What you need to do >>
Please copy out the entries below exactly, beginning with the line that contains "helping babies and children learn to swim" and ending with the line that contains "for food and travel. Around here, it’s", and include nothing outside that span.

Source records

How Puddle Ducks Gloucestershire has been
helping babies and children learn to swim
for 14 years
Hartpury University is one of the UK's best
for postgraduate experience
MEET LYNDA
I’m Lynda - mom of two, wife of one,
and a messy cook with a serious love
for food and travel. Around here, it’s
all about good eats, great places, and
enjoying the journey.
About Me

---

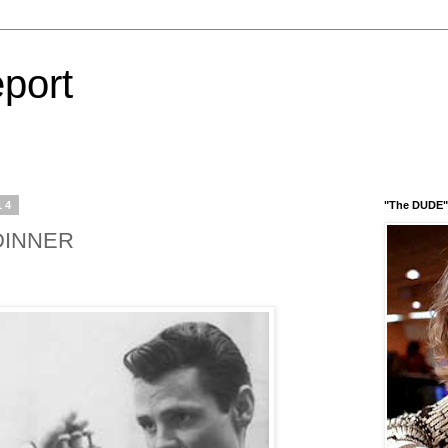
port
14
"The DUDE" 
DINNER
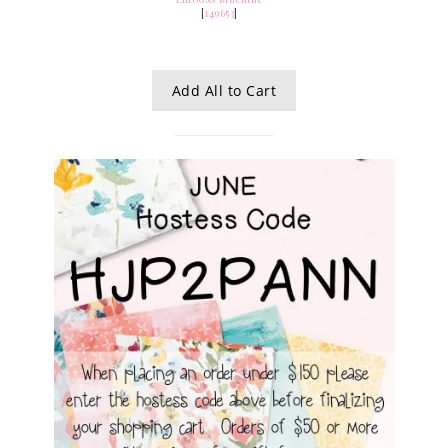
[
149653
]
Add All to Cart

Solution >>
helping babies and children learn to swim
for 14 years
Hartpury University is one of the UK's best
for postgraduate experience
MEET LYNDA
I’m Lynda - mom of two, wife of one,
and a messy cook with a serious love
for food and travel. Around here, it’s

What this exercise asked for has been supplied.